The following issues have been resolved with this release of the PingDirectory Server:
Added the 'listKeysExceedingIndexEntryLimit' argument to the verify-index tool, which enables listing the keys for indexes that have exceeded their index entry limits.
Added the ability to reset user passwords with a single-use, time-limited token that is delivered to the end user through some out-of-band mechanism like SMS or email. After determining the identity of the user for whom the password reset token should be generated, an application can use the new "deliver password reset token" extended operation to cause the server to create and deliver the token to the user. This token can then be provided to the "password modify" extended operation in lieu of the user's current password in order to allow that user to select a new password. Password reset tokens can optionally permit users to reset their passwords even if their account is not usable (for example, because their account is locked or their password is expired).
Added features to allow clients to better determine the set of requirements that the server will impose for user passwords. The get password quality requirements extended operation can be used to retrieve information about the requirements before an attempted password change. Those requirements can be conveyed to the end user, and can potentially be used to enable some types of client-side validation to identify problems with a password before it is sent to the server. The password validation details request control can be included in an add request, a modify request, or a password modify extended request to identify which specific validation requirements may not have been met by the password provided in the request.
Password validators can be configured with user-friendly messages that better describe the constraints that the validator will impose for passwords, and that the validator should return if a proposed password does not satisfy those constraints. The server will generate these messages if they are not provided in the configuration.
Updated the Configuration API output where properties and their values are listed to include those that are undefined.
The setup tool has been updated to use HTTPS when configuring the HTTP Connection Handler(s). Unsecure HTTP can be enabled post-setup, or by using non-interactive setup.
Updated the server to automatically monitor and report the length of time each operation spends waiting in the work queue before a worker thread can begin to process it.
Updated the local DB backend so that changes to the db-checkpointer-wakeup-interval property no longer require a restart to take effect, and to expose new monitor attributes with useful information about the processing performed by the database cleaner.
Addressed cases where some messages may be suppressed in logs and alerts.
Changed the default password policy behavior to prevent users from changing their passwords to their current password value. This logic will apply regardless of password history settings.

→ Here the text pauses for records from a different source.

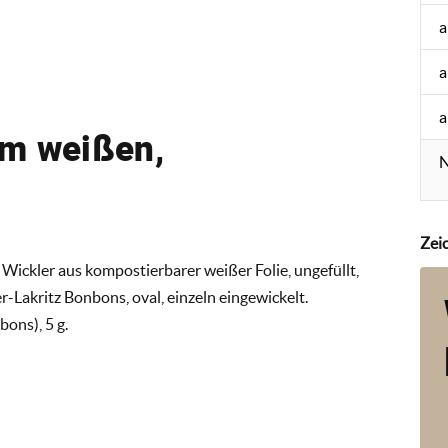
a
a
a
im weißen,
N
Zei
ickler aus kompostierbarer weißer Folie, ungefüllt,
r-Lakritz Bonbons, oval, einzeln eingewickelt.
ons), 5 g.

Added a configuration option to enable a wait period before removing a 'server unavailable' alert after a garbage collection task is performed. This allows sub-systems like replication to restart before the server becomes available again. For the Periodic GC Plugin, this option is 'delay-post-gc.' For a Forced GC Task entry, the attribute is named 'ds-task-delay-post-gc.' Both options take a value in milliseconds, and have a default value equivalent to 20 seconds.

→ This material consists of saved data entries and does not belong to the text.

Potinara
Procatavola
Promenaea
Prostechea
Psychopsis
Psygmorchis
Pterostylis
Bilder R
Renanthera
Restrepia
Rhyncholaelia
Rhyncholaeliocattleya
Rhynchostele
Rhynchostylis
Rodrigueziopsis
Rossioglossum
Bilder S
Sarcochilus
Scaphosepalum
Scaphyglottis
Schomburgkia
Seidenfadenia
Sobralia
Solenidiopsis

Updated UnboundID work queue processing to log expensive work queue operations and diagnostic thread stack traces when a queue backlog alarm is raised.
Fixed an issue that generated the following error message, but did not impact the current operation: "An unexpected error occurred while notifying a change notification listener of a modify operation: RuntimeException: The specified condition must be true. The error occurred at com.unboundid.directory.server.types.AuthenticationInfo.replaceUserEntries."
The server can now detect an "out of file handles" situation on the operating system, and shut down to prevent running in an unreliable state.
Updated the notification destination cn=monitor entry (objectclass of ds-notification-destination-monitor-entry) to include an attribute, ds-notification-age-of-next-pending-change-seconds, which tracks how out-of-date the destination is in seconds. Values are only maintained on the master server for that domain (ds-notification-master=true). A value of 0 on the master server for that domain indicates that the destination is up-to-date. This attribute can be used in a gauge to generate alarms if a destination gets too far behind.